What Is a Breast Biopsy?
A breast biopsy is a procedure in which your doctor removes cells or a small piece of tissue from part of your breast. They look at it under a microscope for signs of cancer. It’s the only way to know for sure if a possible trouble spot is cancer.
Why Is a Breast Biopsy Done?
If your doctor finds something suspicious during a routine breast exam, mammogram, or ultrasound, they may recommend this test. Possible signs of trouble include:
- A lump or mass that you can feel in your breast
- Masses filled with fluid (cysts) or small calcium deposits (microcalcifications)

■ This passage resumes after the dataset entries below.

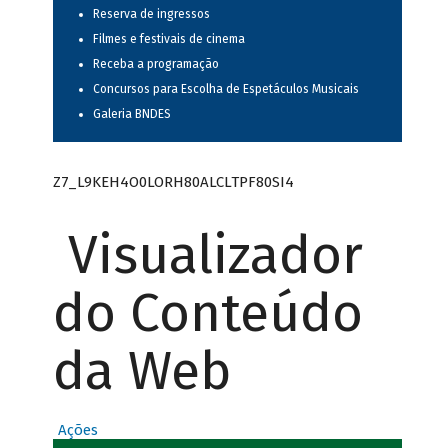
Reserva de ingressos
Filmes e festivais de cinema
Receba a programação
Concursos para Escolha de Espetáculos Musicais
Galeria BNDES
Z7_L9KEH4O0LORH80ALCLTPF80SI4
Visualizador
do Conteúdo
da Web
Ações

- Nipple problems like bloody discharge
Types of Breast Biopsy Procedures
Your doctor will recommend a breast biopsy procedure based on:
- The size of the breast lump or suspicious area
- Where it’s located
- If there’s more than one unusual area
- If you have other medical problems
- What you prefer
Common biopsy procedures include:
- Fine-needle aspiration. Your doctor uses a small needle to take a sample of cells from the area in question. If the lump is a cyst (a fluid-filled sac), the procedure may cause it to collapse. This fluid will be looked at under a microscope for any signs of cancer. If the lump is solid, cells can be smeared onto slides for examination.
- Ultrasound-guided core biopsy. Your doctor puts a needle into the breast tissue. Ultrasound helps confirm the exact location of the potential trouble spot so the needle goes to the right place. Tissue samples are then taken through the needle. Ultrasound can see the difference between cysts and solid lesions.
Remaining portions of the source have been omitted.